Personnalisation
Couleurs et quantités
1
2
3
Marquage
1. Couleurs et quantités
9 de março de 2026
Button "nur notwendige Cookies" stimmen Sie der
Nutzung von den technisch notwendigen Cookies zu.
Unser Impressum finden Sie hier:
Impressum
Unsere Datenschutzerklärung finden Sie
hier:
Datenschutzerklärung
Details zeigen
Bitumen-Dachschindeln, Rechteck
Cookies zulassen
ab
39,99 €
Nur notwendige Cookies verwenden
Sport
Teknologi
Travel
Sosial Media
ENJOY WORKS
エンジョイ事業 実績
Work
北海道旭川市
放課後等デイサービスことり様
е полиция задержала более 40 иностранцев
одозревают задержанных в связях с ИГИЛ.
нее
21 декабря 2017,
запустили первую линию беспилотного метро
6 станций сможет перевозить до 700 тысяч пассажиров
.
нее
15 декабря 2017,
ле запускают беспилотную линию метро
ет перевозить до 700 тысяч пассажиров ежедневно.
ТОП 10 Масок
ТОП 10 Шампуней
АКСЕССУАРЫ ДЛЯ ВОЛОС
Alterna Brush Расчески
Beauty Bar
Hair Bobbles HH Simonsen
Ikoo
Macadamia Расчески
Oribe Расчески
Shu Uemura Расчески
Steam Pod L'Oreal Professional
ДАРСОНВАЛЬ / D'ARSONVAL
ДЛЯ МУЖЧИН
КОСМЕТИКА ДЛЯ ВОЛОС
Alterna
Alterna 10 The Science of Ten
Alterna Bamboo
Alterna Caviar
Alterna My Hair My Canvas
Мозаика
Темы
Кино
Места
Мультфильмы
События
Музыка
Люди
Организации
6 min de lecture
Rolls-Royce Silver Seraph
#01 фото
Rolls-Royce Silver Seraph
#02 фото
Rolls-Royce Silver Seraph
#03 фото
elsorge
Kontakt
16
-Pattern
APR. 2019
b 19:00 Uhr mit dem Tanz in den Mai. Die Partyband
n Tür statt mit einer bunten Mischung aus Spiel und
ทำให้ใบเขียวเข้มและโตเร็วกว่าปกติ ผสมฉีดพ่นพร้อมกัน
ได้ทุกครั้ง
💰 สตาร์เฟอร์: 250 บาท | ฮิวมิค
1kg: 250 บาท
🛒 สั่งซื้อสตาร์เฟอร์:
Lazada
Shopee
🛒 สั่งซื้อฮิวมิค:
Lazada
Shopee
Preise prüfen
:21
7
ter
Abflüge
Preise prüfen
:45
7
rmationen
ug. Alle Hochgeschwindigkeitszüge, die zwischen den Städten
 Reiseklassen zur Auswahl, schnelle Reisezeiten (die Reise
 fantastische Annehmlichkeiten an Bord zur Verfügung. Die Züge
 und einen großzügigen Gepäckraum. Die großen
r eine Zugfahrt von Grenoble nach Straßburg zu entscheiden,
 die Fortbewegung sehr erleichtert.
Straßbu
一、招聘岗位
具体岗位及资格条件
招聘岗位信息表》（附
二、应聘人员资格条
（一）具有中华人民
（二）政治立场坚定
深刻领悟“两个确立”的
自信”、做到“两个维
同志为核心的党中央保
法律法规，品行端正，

> [Your goal] Your answer must be the full listing, copied exactly.

> [Exercise output]
Personnalisation
Couleurs et quantités
1
2
3
Marquage
1. Couleurs et quantités
9 de março de 2026
Button "nur notwendige Cookies" stimmen Sie der
Nutzung von den technisch notwendigen Cookies zu.
Unser Impressum finden Sie hier:
Impressum
Unsere Datenschutzerklärung finden Sie
hier:
Datenschutzerklärung
Details zeigen
Bitumen-Dachschindeln, Rechteck
Cookies zulassen
ab
39,99 €
Nur notwendige Cookies verwenden
Sport
Teknologi
Travel
Sosial Media
ENJOY WORKS
エンジョイ事業 実績
Work
北海道旭川市
放課後等デイサービスことり様
е полиция задержала более 40 иностранцев
одозревают задержанных в связях с ИГИЛ.
нее
21 декабря 2017,
запустили первую линию беспилотного метро
6 станций сможет перевозить до 700 тысяч пассажиров
.
нее
15 декабря 2017,
ле запускают беспилотную линию метро
ет перевозить до 700 тысяч пассажиров ежедневно.
ТОП 10 Масок
ТОП 10 Шампуней
АКСЕССУАРЫ ДЛЯ ВОЛОС
Alterna Brush Расчески
Beauty Bar
Hair Bobbles HH Simonsen
Ikoo
Macadamia Расчески
Oribe Расчески
Shu Uemura Расчески
Steam Pod L'Oreal Professional
ДАРСОНВАЛЬ / D'ARSONVAL
ДЛЯ МУЖЧИН
КОСМЕТИКА ДЛЯ ВОЛОС
Alterna
Alterna 10 The Science of Ten
Alterna Bamboo
Alterna Caviar
Alterna My Hair My Canvas
Мозаика
Темы
Кино
Места
Мультфильмы
События
Музыка
Люди
Организации
6 min de lecture
Rolls-Royce Silver Seraph
#01 фото
Rolls-Royce Silver Seraph
#02 фото
Rolls-Royce Silver Seraph
#03 фото
elsorge
Kontakt
16
-Pattern
APR. 2019
b 19:00 Uhr mit dem Tanz in den Mai. Die Partyband
n Tür statt mit einer bunten Mischung aus Spiel und
ทำให้ใบเขียวเข้มและโตเร็วกว่าปกติ ผสมฉีดพ่นพร้อมกัน
ได้ทุกครั้ง
💰 สตาร์เฟอร์: 250 บาท | ฮิวมิค
1kg: 250 บาท
🛒 สั่งซื้อสตาร์เฟอร์:
Lazada
Shopee
🛒 สั่งซื้อฮิวมิค:
Lazada
Shopee
Preise prüfen
:21
7
ter
Abflüge
Preise prüfen
:45
7
rmationen
ug. Alle Hochgeschwindigkeitszüge, die zwischen den Städten
 Reiseklassen zur Auswahl, schnelle Reisezeiten (die Reise
 fantastische Annehmlichkeiten an Bord zur Verfügung. Die Züge
 und einen großzügigen Gepäckraum. Die großen
r eine Zugfahrt von Grenoble nach Straßburg zu entscheiden,
 die Fortbewegung sehr erleichtert.
Straßbu
一、招聘岗位
具体岗位及资格条件
招聘岗位信息表》（附
二、应聘人员资格条
（一）具有中华人民
（二）政治立场坚定
深刻领悟“两个确立”的
自信”、做到“两个维
同志为核心的党中央保
法律法规，品行端正，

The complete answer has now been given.